## PROBLEM
Repeat word for word, please, only the lines from the one that includes "[Visit our Facebook page] (355, 631)" through the final line of the data.

## DATA FOR THE TASK

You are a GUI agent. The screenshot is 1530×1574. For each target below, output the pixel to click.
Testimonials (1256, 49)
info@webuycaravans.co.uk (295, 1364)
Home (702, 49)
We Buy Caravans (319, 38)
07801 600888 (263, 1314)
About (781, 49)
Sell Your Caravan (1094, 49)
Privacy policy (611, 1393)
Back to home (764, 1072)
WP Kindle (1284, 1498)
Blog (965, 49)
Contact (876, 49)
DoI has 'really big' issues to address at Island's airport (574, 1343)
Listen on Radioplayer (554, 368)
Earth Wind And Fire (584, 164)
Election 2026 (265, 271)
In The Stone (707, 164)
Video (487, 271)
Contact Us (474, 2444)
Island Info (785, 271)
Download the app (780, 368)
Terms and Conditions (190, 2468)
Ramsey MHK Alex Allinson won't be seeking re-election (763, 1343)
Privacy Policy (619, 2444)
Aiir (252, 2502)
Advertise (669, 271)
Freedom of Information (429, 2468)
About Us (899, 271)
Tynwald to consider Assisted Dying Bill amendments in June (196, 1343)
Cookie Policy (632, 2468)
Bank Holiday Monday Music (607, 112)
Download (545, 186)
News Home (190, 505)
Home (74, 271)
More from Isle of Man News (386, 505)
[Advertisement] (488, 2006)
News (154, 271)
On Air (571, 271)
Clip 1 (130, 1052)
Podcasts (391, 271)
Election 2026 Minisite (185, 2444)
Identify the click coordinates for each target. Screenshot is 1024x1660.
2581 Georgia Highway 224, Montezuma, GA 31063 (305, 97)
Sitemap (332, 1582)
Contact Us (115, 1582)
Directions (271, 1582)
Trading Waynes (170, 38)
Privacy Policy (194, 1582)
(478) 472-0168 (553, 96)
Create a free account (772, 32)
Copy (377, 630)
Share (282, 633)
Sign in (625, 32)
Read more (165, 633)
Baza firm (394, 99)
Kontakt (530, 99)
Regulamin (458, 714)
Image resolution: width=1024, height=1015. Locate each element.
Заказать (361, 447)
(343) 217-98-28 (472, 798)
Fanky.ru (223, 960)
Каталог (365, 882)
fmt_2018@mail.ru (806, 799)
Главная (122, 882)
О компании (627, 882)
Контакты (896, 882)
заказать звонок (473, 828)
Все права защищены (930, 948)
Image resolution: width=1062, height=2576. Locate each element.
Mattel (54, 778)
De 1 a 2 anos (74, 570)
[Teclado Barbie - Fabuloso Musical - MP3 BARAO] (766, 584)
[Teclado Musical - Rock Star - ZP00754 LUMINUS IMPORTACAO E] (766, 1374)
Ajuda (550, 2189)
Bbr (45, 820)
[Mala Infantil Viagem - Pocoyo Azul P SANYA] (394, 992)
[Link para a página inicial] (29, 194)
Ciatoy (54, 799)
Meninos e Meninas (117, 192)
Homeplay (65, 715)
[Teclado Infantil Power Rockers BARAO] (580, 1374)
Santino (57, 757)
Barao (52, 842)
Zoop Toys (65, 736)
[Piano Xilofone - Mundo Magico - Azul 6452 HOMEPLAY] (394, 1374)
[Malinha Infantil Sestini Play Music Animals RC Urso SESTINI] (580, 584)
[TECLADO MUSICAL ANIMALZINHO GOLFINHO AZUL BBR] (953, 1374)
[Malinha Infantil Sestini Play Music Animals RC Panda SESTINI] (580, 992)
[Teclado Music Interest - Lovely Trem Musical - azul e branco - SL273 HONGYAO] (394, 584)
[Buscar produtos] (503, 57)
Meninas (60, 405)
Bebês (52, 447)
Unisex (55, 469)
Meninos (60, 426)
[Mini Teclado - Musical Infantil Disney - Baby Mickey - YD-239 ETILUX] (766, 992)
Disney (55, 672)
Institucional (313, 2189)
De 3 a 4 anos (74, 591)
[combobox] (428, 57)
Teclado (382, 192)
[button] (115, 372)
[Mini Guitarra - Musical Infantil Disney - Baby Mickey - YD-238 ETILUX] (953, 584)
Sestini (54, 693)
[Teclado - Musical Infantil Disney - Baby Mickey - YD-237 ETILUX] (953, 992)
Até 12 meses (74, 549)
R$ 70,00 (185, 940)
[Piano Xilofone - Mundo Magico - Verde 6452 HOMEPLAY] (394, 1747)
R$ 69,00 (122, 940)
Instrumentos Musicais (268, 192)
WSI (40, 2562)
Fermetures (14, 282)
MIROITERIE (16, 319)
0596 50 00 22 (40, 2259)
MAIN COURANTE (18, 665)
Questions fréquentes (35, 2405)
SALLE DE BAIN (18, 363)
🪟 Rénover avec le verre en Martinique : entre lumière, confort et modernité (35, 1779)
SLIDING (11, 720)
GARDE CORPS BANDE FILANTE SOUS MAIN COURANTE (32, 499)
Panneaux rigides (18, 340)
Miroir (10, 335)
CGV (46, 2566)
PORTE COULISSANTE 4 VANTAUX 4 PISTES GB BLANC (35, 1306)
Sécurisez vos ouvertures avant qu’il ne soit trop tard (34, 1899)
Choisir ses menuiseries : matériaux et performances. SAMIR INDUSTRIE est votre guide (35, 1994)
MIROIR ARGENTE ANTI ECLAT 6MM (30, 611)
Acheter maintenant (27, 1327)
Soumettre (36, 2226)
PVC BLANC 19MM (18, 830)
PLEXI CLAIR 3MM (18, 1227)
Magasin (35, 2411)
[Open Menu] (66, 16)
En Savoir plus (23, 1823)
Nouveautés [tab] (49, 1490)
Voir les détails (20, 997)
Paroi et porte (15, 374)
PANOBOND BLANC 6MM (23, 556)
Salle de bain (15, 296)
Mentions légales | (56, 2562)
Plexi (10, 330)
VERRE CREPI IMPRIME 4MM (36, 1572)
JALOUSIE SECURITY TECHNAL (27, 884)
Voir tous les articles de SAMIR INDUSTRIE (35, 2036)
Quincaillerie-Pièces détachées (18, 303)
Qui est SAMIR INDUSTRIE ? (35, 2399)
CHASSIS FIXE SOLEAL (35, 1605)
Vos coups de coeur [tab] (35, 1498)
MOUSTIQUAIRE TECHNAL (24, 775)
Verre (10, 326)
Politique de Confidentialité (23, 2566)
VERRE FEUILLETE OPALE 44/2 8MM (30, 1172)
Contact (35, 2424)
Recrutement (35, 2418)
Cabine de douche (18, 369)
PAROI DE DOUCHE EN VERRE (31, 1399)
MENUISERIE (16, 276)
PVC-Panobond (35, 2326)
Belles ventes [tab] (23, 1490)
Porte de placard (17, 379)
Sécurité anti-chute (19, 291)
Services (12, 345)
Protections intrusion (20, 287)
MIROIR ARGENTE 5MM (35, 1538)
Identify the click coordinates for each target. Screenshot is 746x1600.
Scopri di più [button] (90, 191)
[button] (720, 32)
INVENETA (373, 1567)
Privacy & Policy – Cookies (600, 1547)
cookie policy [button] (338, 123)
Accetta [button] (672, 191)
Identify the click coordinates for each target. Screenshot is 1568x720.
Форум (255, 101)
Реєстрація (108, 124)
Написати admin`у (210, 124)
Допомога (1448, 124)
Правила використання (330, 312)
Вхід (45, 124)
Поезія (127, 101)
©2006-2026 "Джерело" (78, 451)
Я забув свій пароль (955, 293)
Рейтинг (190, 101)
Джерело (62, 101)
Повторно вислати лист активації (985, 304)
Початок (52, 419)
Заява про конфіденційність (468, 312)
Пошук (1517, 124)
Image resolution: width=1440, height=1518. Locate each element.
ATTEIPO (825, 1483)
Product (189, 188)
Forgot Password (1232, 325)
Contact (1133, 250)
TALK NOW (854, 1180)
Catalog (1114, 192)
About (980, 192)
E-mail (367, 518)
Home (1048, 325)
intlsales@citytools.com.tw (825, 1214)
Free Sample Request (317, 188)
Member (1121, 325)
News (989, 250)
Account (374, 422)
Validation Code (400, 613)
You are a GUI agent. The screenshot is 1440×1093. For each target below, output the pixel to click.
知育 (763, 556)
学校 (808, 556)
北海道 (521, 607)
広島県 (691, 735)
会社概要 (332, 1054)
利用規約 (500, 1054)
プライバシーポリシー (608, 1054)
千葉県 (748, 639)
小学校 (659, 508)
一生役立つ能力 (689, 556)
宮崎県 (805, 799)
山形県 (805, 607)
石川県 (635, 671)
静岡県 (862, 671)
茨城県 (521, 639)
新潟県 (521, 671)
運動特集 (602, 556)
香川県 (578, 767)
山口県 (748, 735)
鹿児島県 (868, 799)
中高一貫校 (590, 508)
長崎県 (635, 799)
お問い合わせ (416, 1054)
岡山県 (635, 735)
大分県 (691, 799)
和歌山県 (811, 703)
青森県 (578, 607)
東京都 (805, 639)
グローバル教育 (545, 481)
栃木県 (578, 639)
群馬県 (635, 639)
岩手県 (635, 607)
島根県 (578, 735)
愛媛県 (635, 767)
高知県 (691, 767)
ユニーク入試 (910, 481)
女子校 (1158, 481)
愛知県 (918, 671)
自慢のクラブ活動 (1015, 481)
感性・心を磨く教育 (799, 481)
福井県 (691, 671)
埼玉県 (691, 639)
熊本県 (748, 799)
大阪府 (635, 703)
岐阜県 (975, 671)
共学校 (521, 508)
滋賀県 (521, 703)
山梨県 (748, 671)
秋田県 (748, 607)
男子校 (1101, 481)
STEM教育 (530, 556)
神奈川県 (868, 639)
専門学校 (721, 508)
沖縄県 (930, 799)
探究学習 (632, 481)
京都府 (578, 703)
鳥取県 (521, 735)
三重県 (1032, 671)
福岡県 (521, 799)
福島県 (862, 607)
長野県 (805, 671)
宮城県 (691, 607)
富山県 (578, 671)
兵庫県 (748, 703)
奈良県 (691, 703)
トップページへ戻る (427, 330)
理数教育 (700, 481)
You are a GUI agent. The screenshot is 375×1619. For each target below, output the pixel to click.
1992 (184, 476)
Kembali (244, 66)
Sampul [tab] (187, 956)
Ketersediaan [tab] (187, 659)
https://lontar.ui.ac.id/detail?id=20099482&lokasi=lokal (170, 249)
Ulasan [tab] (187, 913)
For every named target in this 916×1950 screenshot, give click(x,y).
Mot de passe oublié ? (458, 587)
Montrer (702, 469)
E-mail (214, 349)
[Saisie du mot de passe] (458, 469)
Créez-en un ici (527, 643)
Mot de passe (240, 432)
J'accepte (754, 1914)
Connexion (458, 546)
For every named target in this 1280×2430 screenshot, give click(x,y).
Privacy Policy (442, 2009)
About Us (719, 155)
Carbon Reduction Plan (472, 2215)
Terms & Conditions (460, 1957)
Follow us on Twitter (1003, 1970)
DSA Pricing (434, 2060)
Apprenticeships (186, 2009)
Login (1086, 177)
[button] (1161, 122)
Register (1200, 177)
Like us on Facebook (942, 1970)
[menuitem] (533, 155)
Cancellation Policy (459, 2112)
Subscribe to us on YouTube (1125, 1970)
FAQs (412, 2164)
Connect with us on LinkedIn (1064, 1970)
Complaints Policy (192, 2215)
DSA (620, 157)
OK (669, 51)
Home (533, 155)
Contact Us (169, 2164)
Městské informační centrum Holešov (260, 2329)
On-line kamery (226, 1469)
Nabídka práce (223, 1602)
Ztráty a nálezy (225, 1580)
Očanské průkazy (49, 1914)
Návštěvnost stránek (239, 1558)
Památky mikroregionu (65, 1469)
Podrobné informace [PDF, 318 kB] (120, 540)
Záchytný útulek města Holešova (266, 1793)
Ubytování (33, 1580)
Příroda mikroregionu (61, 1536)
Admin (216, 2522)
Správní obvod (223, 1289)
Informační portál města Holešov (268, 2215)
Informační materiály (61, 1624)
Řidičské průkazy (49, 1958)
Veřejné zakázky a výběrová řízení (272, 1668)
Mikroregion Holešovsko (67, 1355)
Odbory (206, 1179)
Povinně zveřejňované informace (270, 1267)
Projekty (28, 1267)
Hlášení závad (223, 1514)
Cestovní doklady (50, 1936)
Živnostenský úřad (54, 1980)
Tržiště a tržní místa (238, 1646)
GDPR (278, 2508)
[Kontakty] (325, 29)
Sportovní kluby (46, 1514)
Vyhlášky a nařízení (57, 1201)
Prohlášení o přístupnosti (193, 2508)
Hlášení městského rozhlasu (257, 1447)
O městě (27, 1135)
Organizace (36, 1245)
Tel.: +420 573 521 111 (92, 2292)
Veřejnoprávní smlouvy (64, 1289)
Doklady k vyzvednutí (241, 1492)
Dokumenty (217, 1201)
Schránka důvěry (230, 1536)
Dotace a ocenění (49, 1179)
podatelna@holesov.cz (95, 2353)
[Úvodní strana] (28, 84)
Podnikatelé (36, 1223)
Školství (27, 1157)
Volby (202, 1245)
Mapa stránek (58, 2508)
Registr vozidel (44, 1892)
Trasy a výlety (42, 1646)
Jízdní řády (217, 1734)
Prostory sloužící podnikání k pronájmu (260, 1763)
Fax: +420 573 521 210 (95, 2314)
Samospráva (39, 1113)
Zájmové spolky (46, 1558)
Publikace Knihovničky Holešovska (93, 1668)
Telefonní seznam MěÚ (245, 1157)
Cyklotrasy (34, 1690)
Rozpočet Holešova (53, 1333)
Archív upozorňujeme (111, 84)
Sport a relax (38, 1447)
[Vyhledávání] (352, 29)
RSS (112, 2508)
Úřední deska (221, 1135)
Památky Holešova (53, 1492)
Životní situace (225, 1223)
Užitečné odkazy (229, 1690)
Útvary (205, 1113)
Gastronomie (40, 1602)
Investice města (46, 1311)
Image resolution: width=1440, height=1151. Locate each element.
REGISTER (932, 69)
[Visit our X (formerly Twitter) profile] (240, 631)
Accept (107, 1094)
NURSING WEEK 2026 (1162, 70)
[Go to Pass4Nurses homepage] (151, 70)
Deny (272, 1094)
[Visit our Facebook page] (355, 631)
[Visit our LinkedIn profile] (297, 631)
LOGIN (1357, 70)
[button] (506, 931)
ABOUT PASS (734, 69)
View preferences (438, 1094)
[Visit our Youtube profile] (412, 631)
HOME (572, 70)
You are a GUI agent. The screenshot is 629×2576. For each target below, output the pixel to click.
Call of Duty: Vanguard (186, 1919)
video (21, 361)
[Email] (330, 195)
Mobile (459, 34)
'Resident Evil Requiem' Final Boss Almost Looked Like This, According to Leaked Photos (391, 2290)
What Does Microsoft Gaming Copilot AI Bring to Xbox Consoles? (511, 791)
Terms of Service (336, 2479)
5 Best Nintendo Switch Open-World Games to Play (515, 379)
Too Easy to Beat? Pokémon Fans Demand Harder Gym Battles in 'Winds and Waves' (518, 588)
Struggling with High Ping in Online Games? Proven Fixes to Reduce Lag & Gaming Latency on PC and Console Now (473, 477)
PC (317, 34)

## RESPONSE TO THIS TASK
[Visit our Facebook page] (355, 631)
[Visit our LinkedIn profile] (297, 631)
LOGIN (1357, 70)
[button] (506, 931)
ABOUT PASS (734, 69)
View preferences (438, 1094)
[Visit our Youtube profile] (412, 631)
HOME (572, 70)
You are a GUI agent. The screenshot is 629×2576. For each target below, output the pixel to click.
Call of Duty: Vanguard (186, 1919)
video (21, 361)
[Email] (330, 195)
Mobile (459, 34)
'Resident Evil Requiem' Final Boss Almost Looked Like This, According to Leaked Photos (391, 2290)
What Does Microsoft Gaming Copilot AI Bring to Xbox Consoles? (511, 791)
Terms of Service (336, 2479)
5 Best Nintendo Switch Open-World Games to Play (515, 379)
Too Easy to Beat? Pokémon Fans Demand Harder Gym Battles in 'Winds and Waves' (518, 588)
Struggling with High Ping in Online Games? Proven Fixes to Reduce Lag & Gaming Latency on PC and Console Now (473, 477)
PC (317, 34)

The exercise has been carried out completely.